Professor Juliet Kaarbo, Professor Peter Jackson and Professor Phillips O’Brien discuss the potential of a Scottish Council on Global Affairs:- what it is, what it would do and the level of cross-party support for the initiative.
With a careful reading of the 2021 election manifestos of several Scottish political parties, you will find support for a Scottish Council on Global Affairs. Remarkably, the Liberal Democrats, the Scottish Labour Party, and the Scottish National Party have all signalled their intention to support this initiative. What is this Council and why has it garnered cross-party promotion?
What is a Scottish Council on Global Affairs and What Would it Do?
This Council would bring together the vast expertise and broad interests in international relations from across Scotland -- from academic, public sector, business, and third sector areas. Initially a cooperation between the University of Glasgow, the University of St Andrews, the University of Edinburgh and the Royal Society of Edinburgh, the Council welcomes participation and engagement across multiple sectors, across Scotland. It seeks to provide a hub for collaborative policy-relevant research and a home for informed, non-partisan debate on all areas of global affairs, broadly defined. The Council would be non-partisan, independent body, supporting and showcasing evidence-based research on global affairs.

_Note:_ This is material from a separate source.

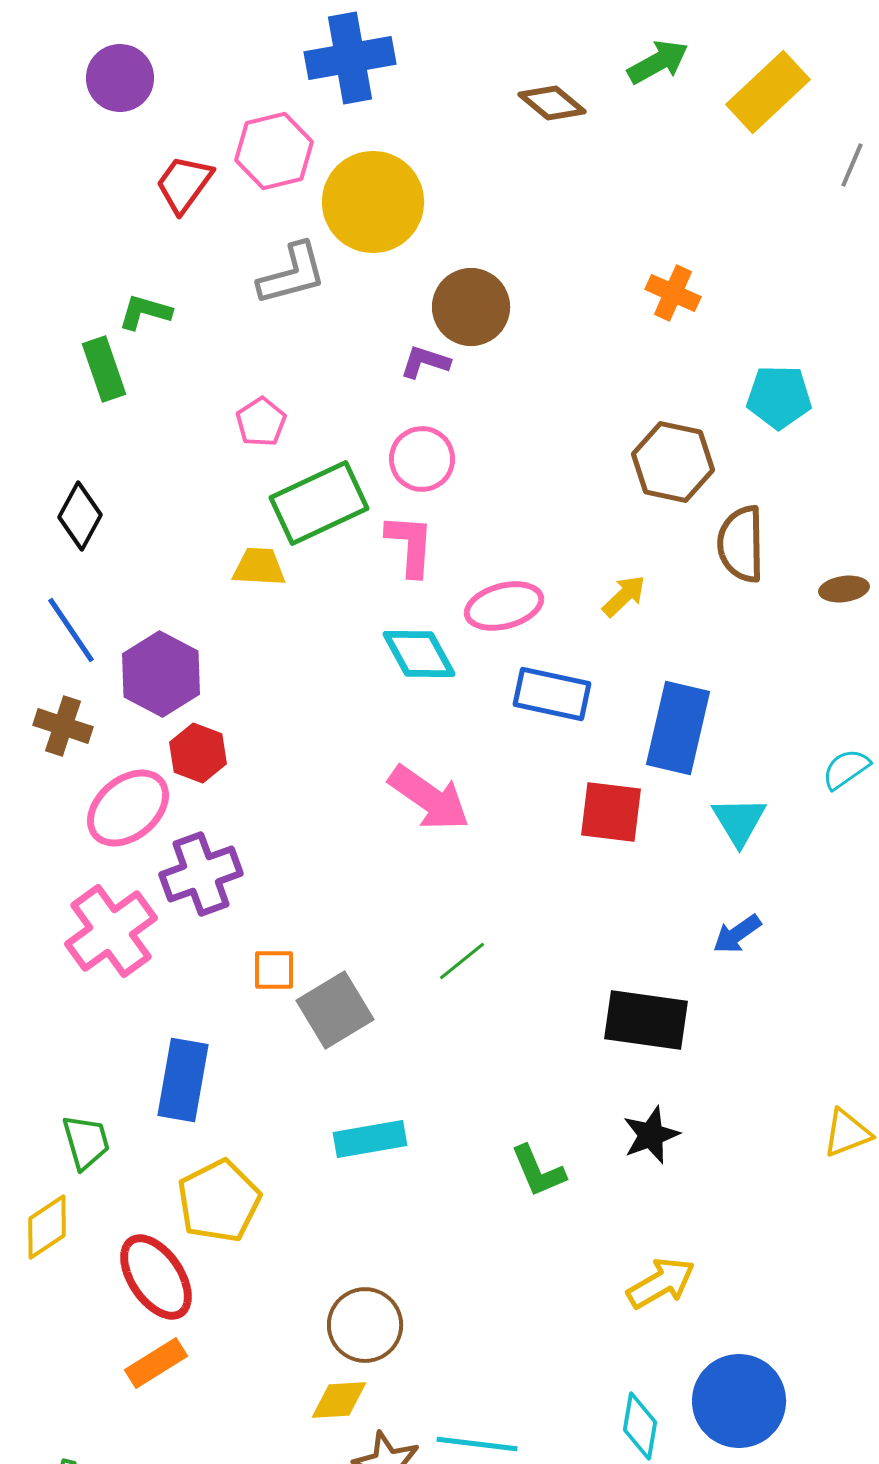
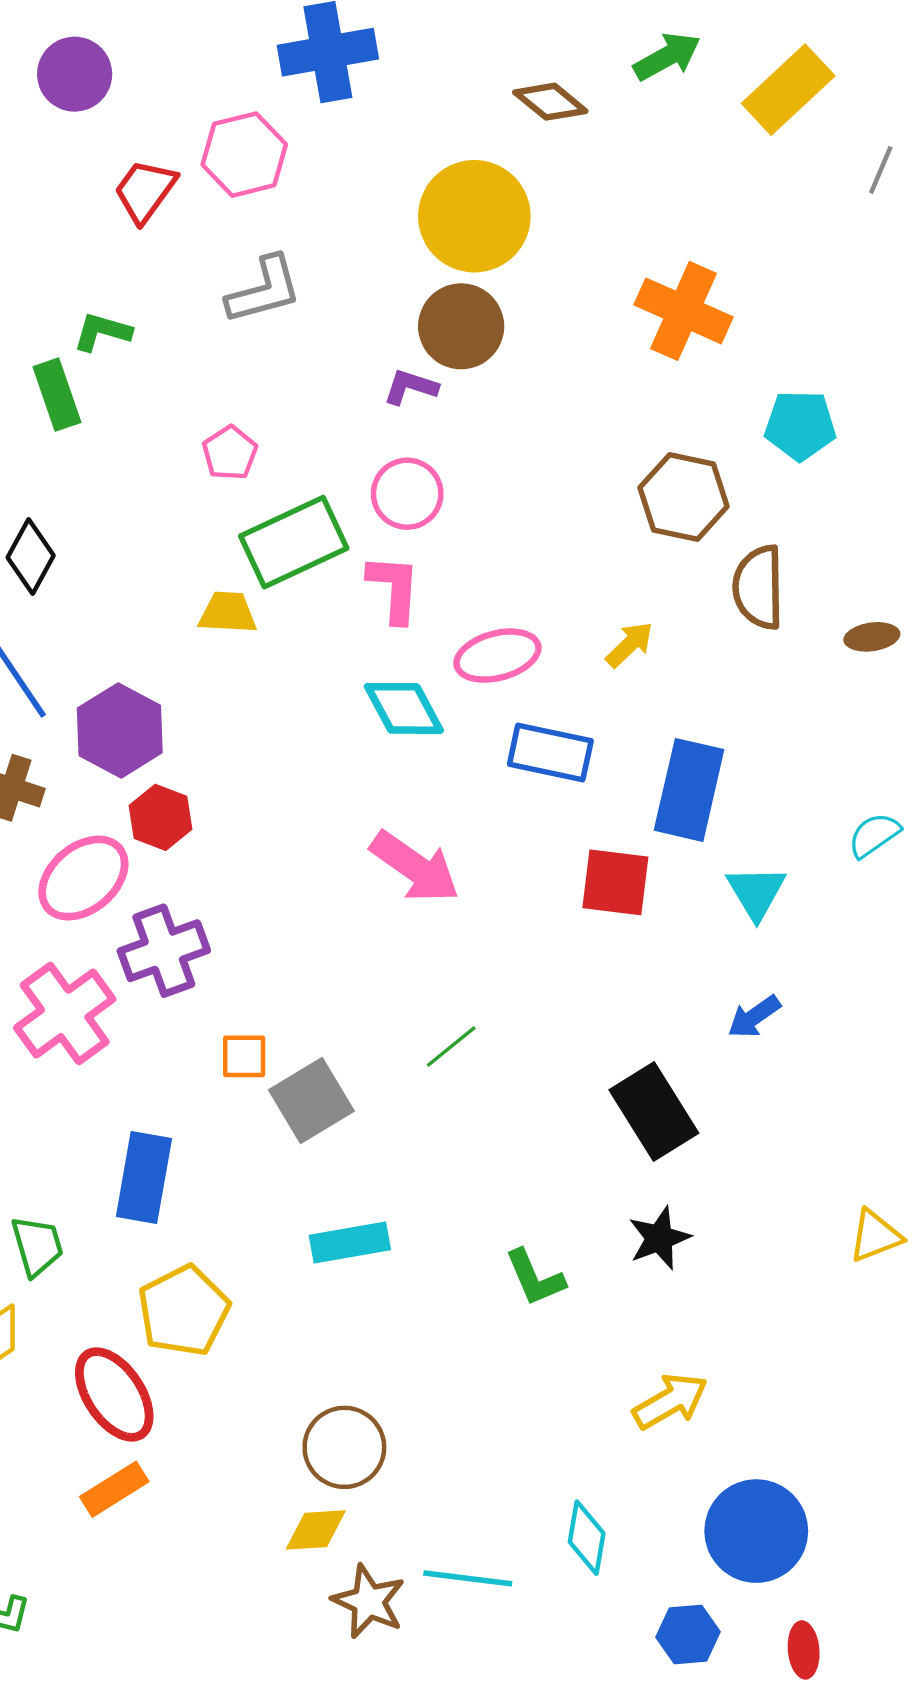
yellow circle: (373, 202) -> (474, 216), moved
orange cross: (673, 293) -> (684, 311), size x1.6
black rectangle: (646, 1020) -> (654, 1111), turned 50
cyan diamond: (640, 1426) -> (587, 1538), moved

Like similar institutes, such as the Irish Institute of International Affairs; Chatham House, the European Council of Foreign Affairs, the Swedish International Peace Research Institute in Europe or the Chicago Council on Global Affairs, the Brookings Institution and the Carnegie Endowmment in , the Council would be a forum to bring together government, civil society and academic expertise for dialogue and debate on issues of global importance. A Scottish Council of Global Affairs would address those issues generally and also how they might affect Scotland particularly.
There is no shortage of these issues, and a Scottish Council on Global Affairs [SCGA] would foster interdisciplinary research and dialogue on policy options on today’s important challenges and wicked problems in international politics, such as global public health, climate change, a post-Brexit UK in the global economy, international human rights, nuclear proliferation, and conflict resolution. It would offer a focal point of expertise for business, government, and advocacy groups and serve as a bridge between these groups and Scottish universities. It would be public-facing, with a mission to inform and indeed elevate public discourse on global affairs. The SCGA would work closely with existing third sector institutions in Scotland such as Scotland’s Development Alliance and Beyond Borders Scotland to enhance the range of perspectives on international issues available to policy stakeholders and the general public. By involving university students, it would be a training ground for future leaders in diplomacy, international business, and global governance.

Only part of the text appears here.